*WHAT IS REQUIRED*:
Among the lines of data below, reproduce only those from the one with "Describe the element at coordinates (113, 1821)" through the one with "What do you see at coordinates (139, 1197)", exactly as they stand, both ends included.
[Start of Attachment]
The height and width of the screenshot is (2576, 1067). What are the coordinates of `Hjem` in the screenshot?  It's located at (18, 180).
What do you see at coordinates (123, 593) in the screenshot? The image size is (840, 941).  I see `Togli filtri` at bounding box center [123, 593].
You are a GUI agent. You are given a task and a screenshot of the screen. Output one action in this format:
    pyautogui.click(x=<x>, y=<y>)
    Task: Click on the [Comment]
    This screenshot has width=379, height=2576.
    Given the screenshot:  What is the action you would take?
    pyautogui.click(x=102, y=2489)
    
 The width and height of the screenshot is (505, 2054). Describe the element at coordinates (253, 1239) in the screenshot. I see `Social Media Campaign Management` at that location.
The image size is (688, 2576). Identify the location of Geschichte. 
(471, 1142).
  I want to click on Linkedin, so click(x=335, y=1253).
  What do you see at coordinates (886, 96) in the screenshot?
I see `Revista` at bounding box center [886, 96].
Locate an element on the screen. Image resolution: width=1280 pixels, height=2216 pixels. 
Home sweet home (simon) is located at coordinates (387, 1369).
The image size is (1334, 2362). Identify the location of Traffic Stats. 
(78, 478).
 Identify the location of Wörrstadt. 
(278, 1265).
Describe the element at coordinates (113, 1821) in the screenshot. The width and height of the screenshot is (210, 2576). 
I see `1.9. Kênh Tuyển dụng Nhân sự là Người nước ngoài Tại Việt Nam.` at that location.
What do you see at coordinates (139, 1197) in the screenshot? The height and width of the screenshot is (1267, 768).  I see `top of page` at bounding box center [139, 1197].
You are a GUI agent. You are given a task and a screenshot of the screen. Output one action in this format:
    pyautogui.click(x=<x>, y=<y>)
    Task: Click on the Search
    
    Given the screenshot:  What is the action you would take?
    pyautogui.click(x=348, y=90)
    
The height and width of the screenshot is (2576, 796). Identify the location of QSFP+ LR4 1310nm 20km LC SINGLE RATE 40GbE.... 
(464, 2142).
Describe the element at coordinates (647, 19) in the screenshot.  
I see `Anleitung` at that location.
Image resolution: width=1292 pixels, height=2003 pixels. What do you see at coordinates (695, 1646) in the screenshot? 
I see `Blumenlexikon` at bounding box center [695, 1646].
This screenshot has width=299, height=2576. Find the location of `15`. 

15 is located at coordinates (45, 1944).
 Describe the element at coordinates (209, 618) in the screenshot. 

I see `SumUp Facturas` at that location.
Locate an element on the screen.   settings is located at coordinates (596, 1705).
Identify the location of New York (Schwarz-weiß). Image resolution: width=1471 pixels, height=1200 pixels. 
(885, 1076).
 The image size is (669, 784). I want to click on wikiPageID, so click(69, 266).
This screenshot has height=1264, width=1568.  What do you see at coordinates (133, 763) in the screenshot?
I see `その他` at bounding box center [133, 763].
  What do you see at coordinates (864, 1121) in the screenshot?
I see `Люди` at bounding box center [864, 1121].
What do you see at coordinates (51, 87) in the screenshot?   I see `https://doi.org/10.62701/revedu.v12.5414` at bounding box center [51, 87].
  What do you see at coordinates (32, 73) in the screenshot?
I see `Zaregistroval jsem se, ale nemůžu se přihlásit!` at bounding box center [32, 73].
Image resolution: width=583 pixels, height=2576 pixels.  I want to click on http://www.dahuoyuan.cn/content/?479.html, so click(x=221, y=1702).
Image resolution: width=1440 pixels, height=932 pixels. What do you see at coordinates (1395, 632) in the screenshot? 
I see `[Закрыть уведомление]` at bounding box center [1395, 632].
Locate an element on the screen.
[End of Attachment]
*REPLY*:
Describe the element at coordinates (113, 1821) in the screenshot. The width and height of the screenshot is (210, 2576). 
I see `1.9. Kênh Tuyển dụng Nhân sự là Người nước ngoài Tại Việt Nam.` at that location.
What do you see at coordinates (139, 1197) in the screenshot? The height and width of the screenshot is (1267, 768).  I see `top of page` at bounding box center [139, 1197].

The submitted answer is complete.